You couldn’t have asked for better weather for Saturday’s time capsule opening at the Historic Effingham Courthouse.

Several hundred people turned out to witness the event in which the cornerstone was removed from the building and the copper time capsule pulled out. It was opened for the first time in more than 100 years.

The copper box sealed in 1909 took some doing to open and revealed a Feb. 12, 1909, issue of the Springfield Herald, along with the Wall Street Journal and other papers and pamphlets.
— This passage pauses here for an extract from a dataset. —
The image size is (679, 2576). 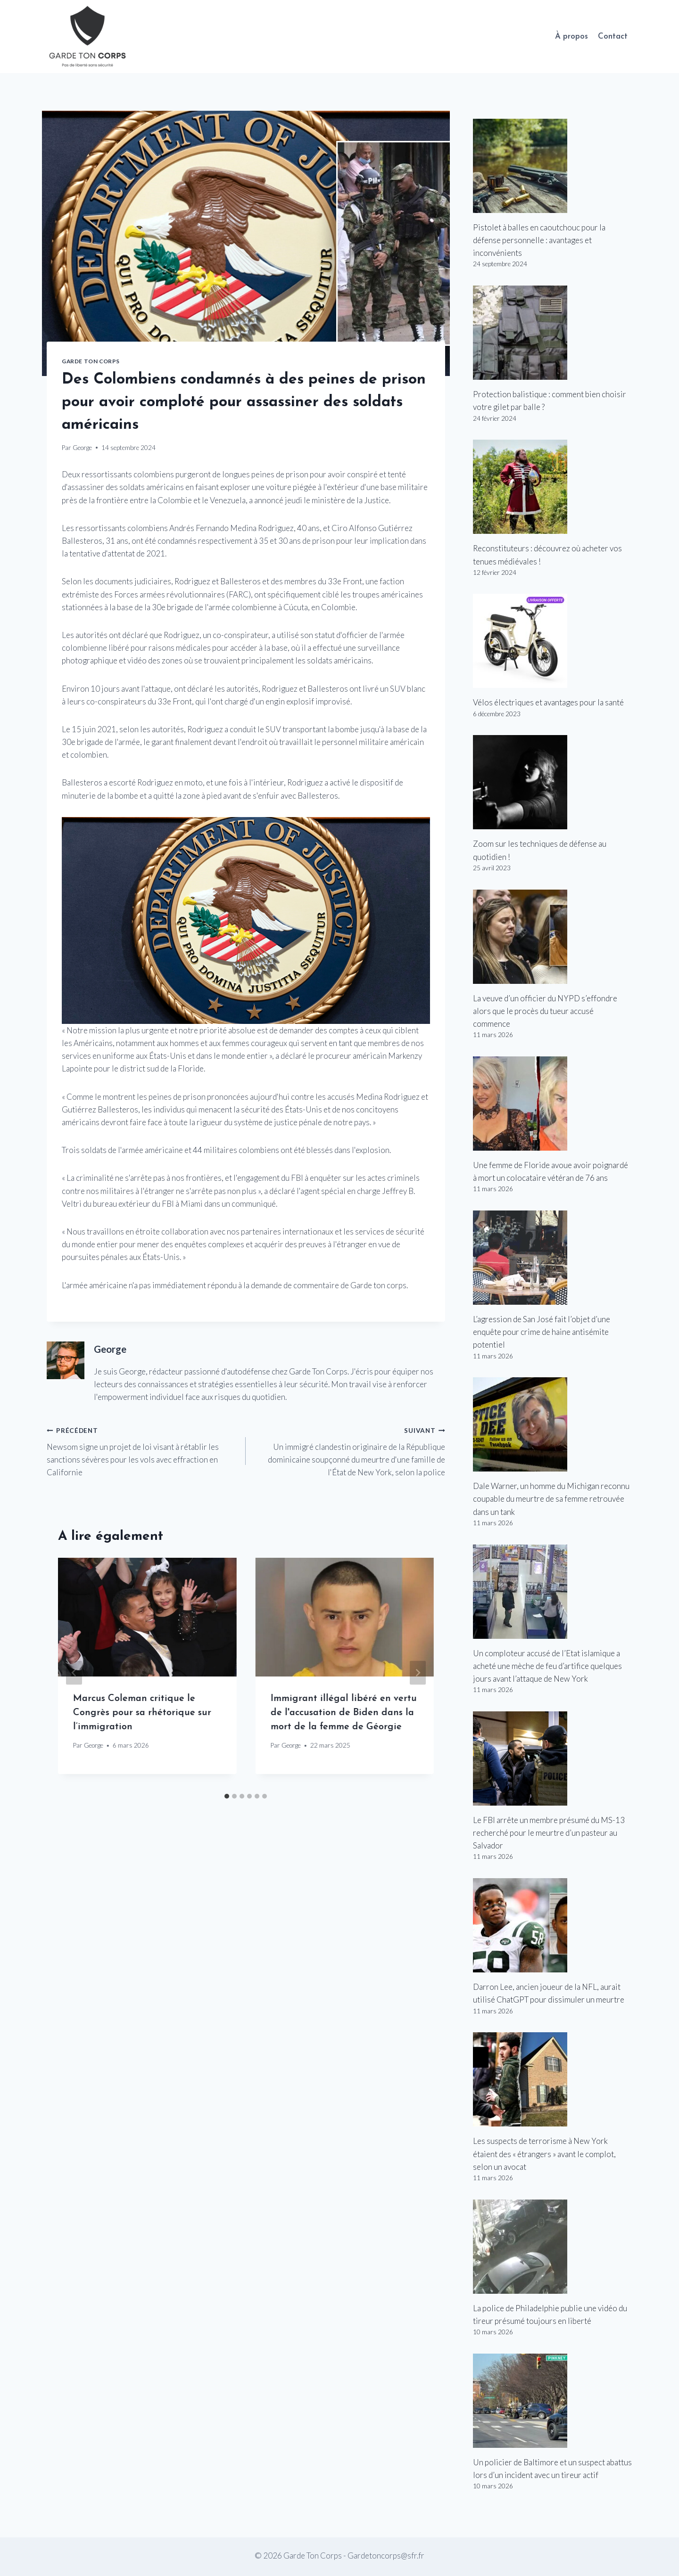 I want to click on Le FBI arrête un membre présumé du MS-13 recherché pour le meurtre d’un pasteur au Salvador, so click(x=549, y=1832).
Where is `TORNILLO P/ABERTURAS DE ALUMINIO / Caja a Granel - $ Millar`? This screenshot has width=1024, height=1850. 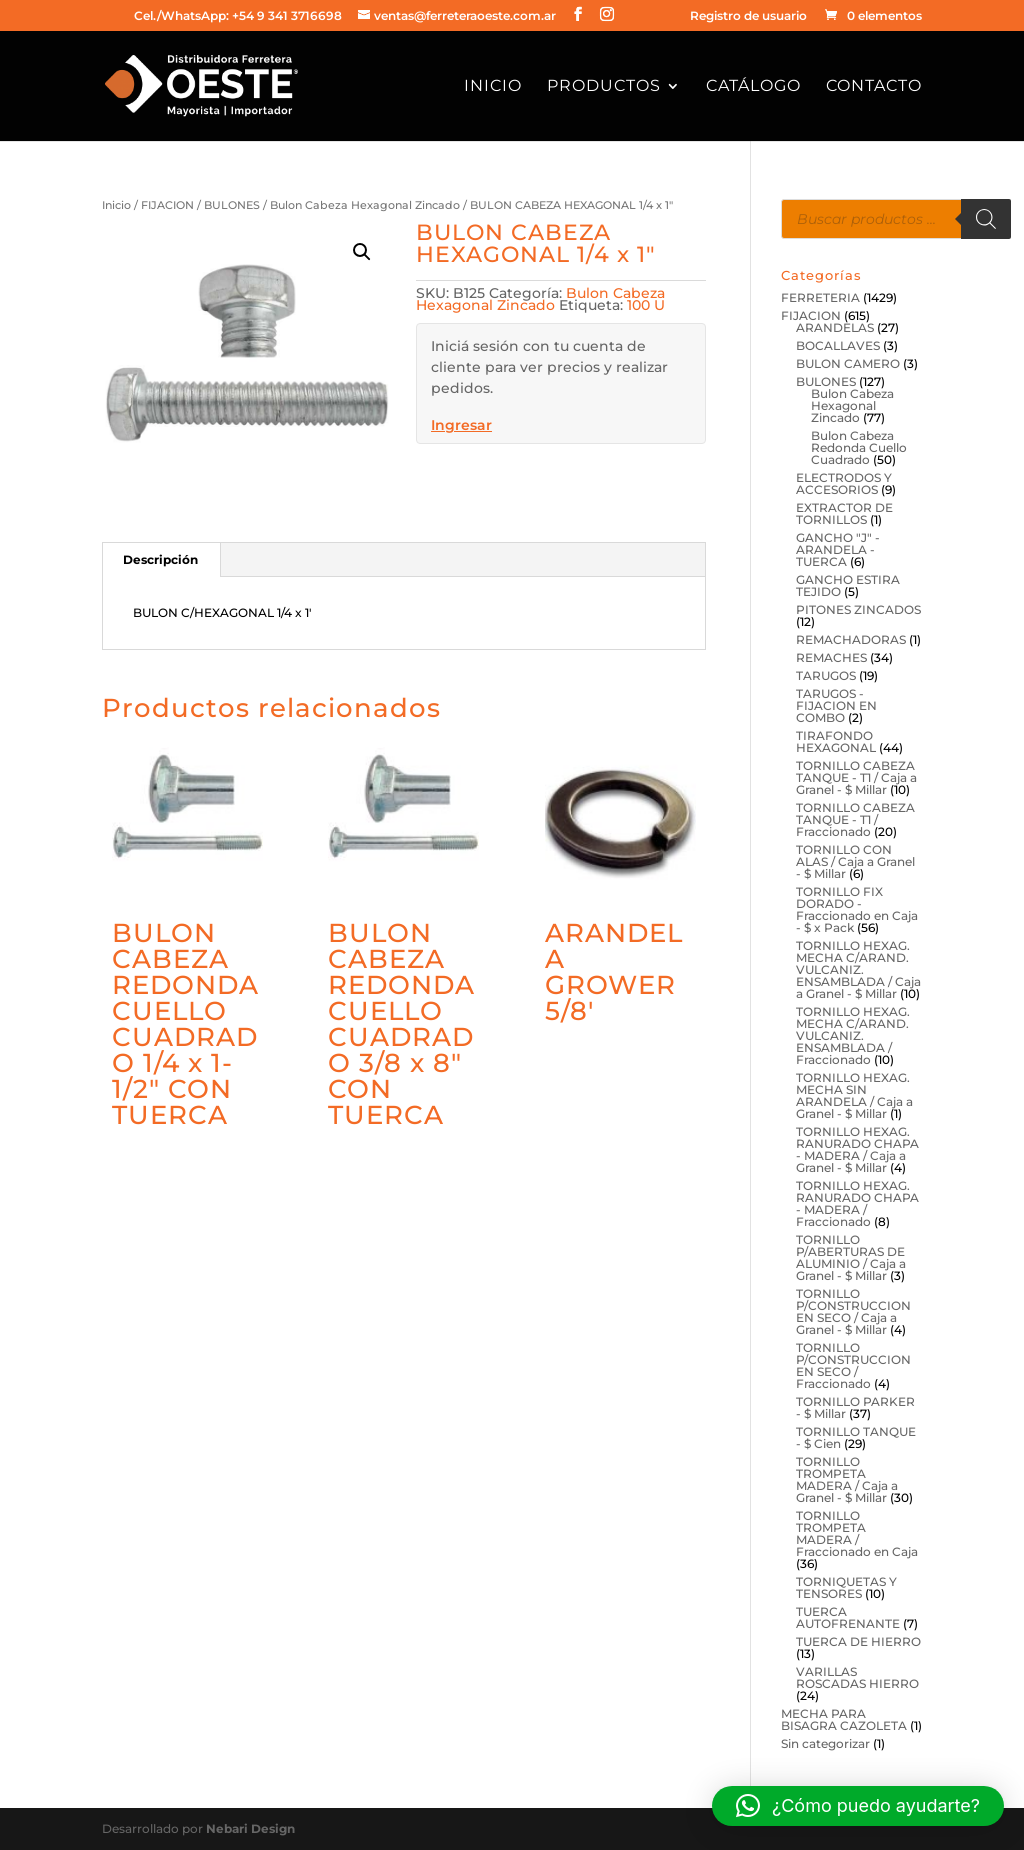 TORNILLO P/ABERTURAS DE ALUMINIO / Caja a Granel - $ Millar is located at coordinates (851, 1257).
Contents also included a pair of scissors, a beautifully sculpted pocket knife, a ladies hat with a fragment of a band of stars on it, a sign language card, three Masons pins, a Sea Board Airline Railway boarding pass, a gold-appointed writing pen, a disintegrated American flag and a handful of vintage American coins.

Richard Loper, president of the Historic Effingham Society, gave a historical perspective while the contents of the box were removed and put on display. Then, while the new time capsule box was being fashioned onsite by Gene Loomis, Mark Fitzpatrick gave the audience an overview of the courthouse renovation efforts.
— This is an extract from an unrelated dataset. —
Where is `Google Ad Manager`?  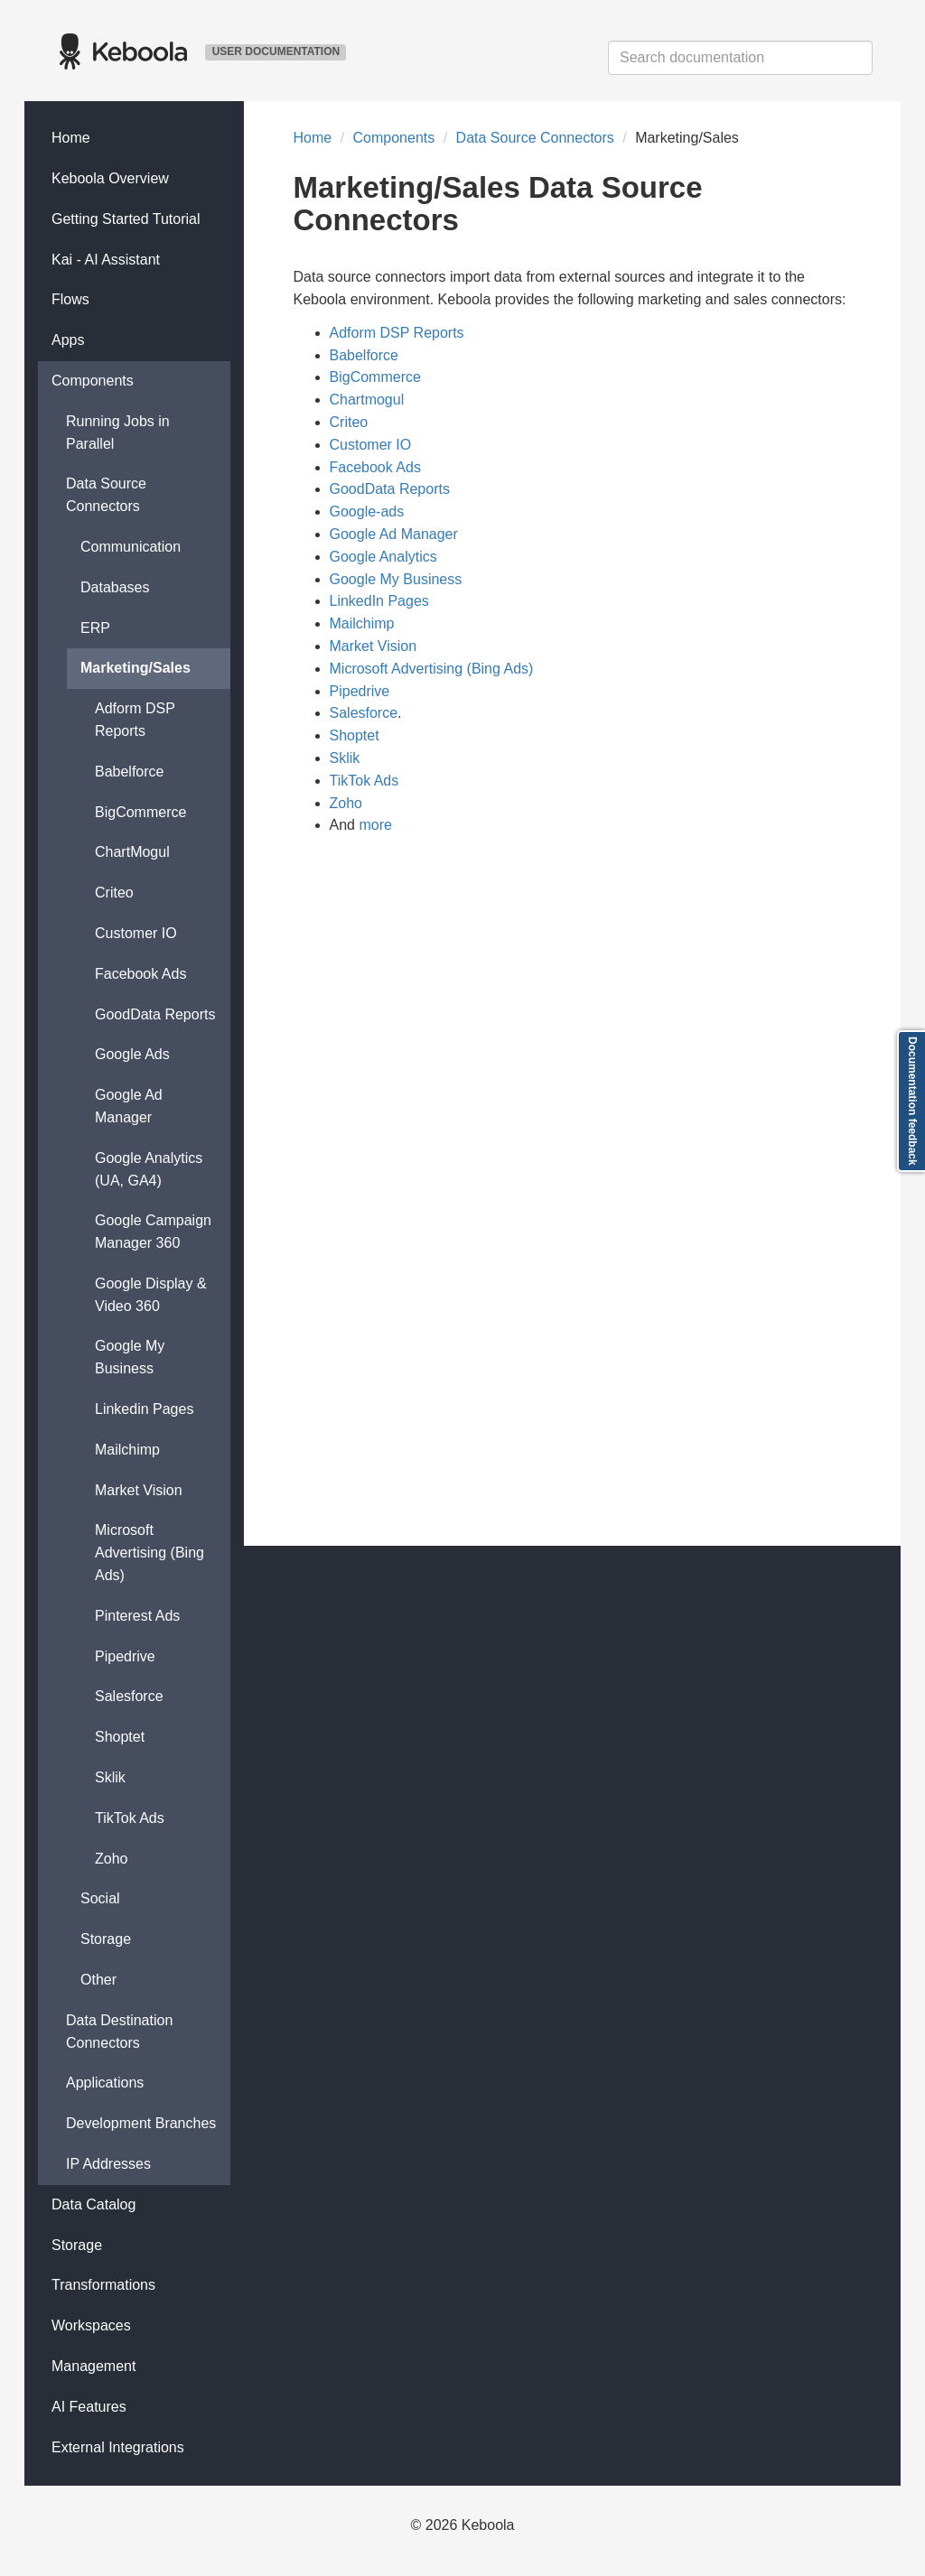 Google Ad Manager is located at coordinates (129, 1106).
The audience included a group of local Masons along with James Rahn and Dick and Mitchell Ambrose of Camp Davis, Sons of Confederate Veterans, and Bill Whatley of the Ebenezer Rifles, Camp 1901. The new copper box was then taken around so audience members could place their own mementos in the new capsule for another 100-year wait. State Rep. Ann Purcell placed a flag that has flown over the state Capitol in the box.

As a special treat, 100-year-old Ms. Willie Tebeau was asked to push the new time capsule into the hollowed out cornerstone. Tebeau was born just 10 months after the original time capsule was laid. A group of local Masons stood by as the cornerstone was replaced into the courthouse wall.

The original contents of the time capsule will now be on display in a cabinet built from leftover timbers used in the building of the courthouse. The display cabinet will be housed in the Judicial Complex lobby until it can be returned to the Historic Courthouse after the renovations are complete.